Lo scrittore danese Hans Christian Andersen ha lasciato un’affettuosa testimonianza della sua visita in città anche se forse qualcuno storcerà il naso ad ascoltare cosa la rendesse così fascinosa al suo sguardo.
L’ingresso da Fondi passava per l’antico tratto urbano della romana Appia, percorsa nei secoli da milioni di persone e oggi conosciuta come Via Straccio e Andersen esalta il fascino del suo disordine con queste parole: Ecco lì la mia sporca Itri!
Durante i Grand Tour sono quindi piccole città italiane come questa ad ispirare pittori ed artisti!
Del resto – lui dice – cosa si può raccontare o dipingere delle città del Nord Europa così squadrate e quasi prive di un’identità propria?
Queste strade strette e sporche, con i balconi di pietra grigia mal tenuti, pieni di calze e sottane stese ad asciugare, quelle finestre disposte senza nessun ordine, una più su e una più giù, di tutte le grandezze! Guarda quella scala di quattro o cinque metri per raggiungere la porta di entrata, guarda quella vecchia seduta lì con il suo fuso, quel’albero con i grandi limoni gialli che sporge dal muro: questo sì che è da dipingere! Da quelle nostre strade civili, invece, con le case allineate come soldati, senza scale esterne e senza nessuna sporgenza, non si potrà cavare mai nulla!
Ecco la patria di Fra’ Diavolo!
È un covo di briganti! – Replicò il vetturino quando fummo usciti.
(da L’improvvisatore di H. Ch.
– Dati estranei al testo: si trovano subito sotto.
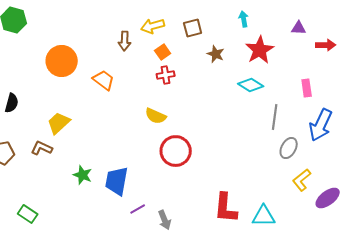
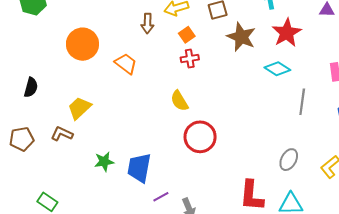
brown star: (216, 54) -> (241, 37), size x1.6
yellow semicircle: (156, 116) -> (179, 101), turned 35
gray ellipse: (289, 148) -> (289, 160), moved
green star: (83, 175) -> (104, 162), turned -30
Andersen, 1835).
Il quartiere detto Lo Straccio Un vicolo de Lo Straccio
Ancora prima che il castello fosse costruito e ancor prima che la Via Appia attraversasse questi monti, queste terre sono state abitate dall’uomo così come testimoniato dalle importantissime scoperte fatte nelle località attorno la città: frecce, lance, coltelli in pietra levigata e ossidiana fino ad arrivare a manufatti più moderni risalenti al 3.000 – 2.000 a.C.
Fonti storiche non fanno riferimento ad alcuna città tra Fondi e Formia nel periodo romano e molto probabilmente a quell’epoca la popolazione locale era in numero limitato anche se sappiamo della presenza dell’importantissimo tempio di Apollo nelle Gole di Sant’Andrea e di almeno una stazione di posta lungo la Via Appia per ristoro e cambio di cavalli: una sosta agognata dopo aver affrontato le asperità dei Monti Aurunci… del resto, lo stesso nome del quartiere cittadino Lo Straccio, potrebbe derivare da una storpiatura del latino Statio.
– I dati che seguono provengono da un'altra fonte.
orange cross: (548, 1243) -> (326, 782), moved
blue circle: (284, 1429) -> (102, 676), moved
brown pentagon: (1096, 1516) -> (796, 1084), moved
Le prime menzioni di una comunità a Itri in atti pubblici si hanno a partire solo dal IX secolo dopo Cristo, il periodo in cui venne costruito il primo castello o meglio le prime due torri che si trasformeranno in una fortezza imponente, necessaria per sbarrare il passo agli invasori che potevano utilizzare la consolare Appia per raggiungere il Ducato di Gaeta, più tardi Porta del Sud del Regno di Napoli.
LA TORRE POLIGONALE DEL IX SECOLO LA TORRE QUADRATA DEL X SECOLO
Le due torri verranno collegate per dare corpo alla fortezza che – verso la fine del 1200 – verrà completata con la costruzione del camminamento protetto dalle poderose mura merlate che corre ancora oggi lungo il fianco di Monte Sant’Angelo, collegando il Castello con la famosa Torre del Coccodrillo legata alla leggenda di un enorme rettile, ospite del fossato del maniero, i cui pasti migliori erano costituiti dai poveri prigionieri condannati a una morte alquanto violenta.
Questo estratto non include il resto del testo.